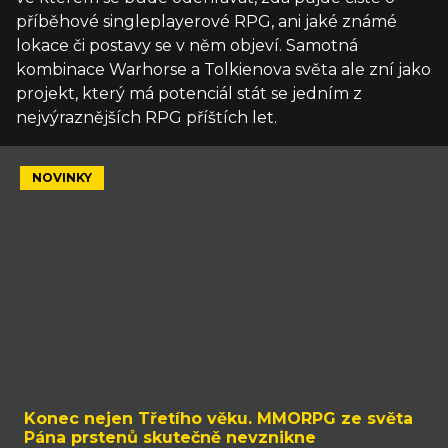
příběhové singleplayerové RPG, ani jaké známé
lokace či postavy se v něm objeví. Samotná
kombinace Warhorse a Tolkienova světa ale zní jako
projekt, který má potenciál stát se jedním z
nejvýraznějších RPG příštích let.
NOVINKY
Konec nejen Třetího věku. MMORPG ze světa
Pána prstenů skutečně nevznikne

_What the exercise asks_:
How many lines of the entries above include the word "světa"? Answer with the number only.

_Expected answer_:
2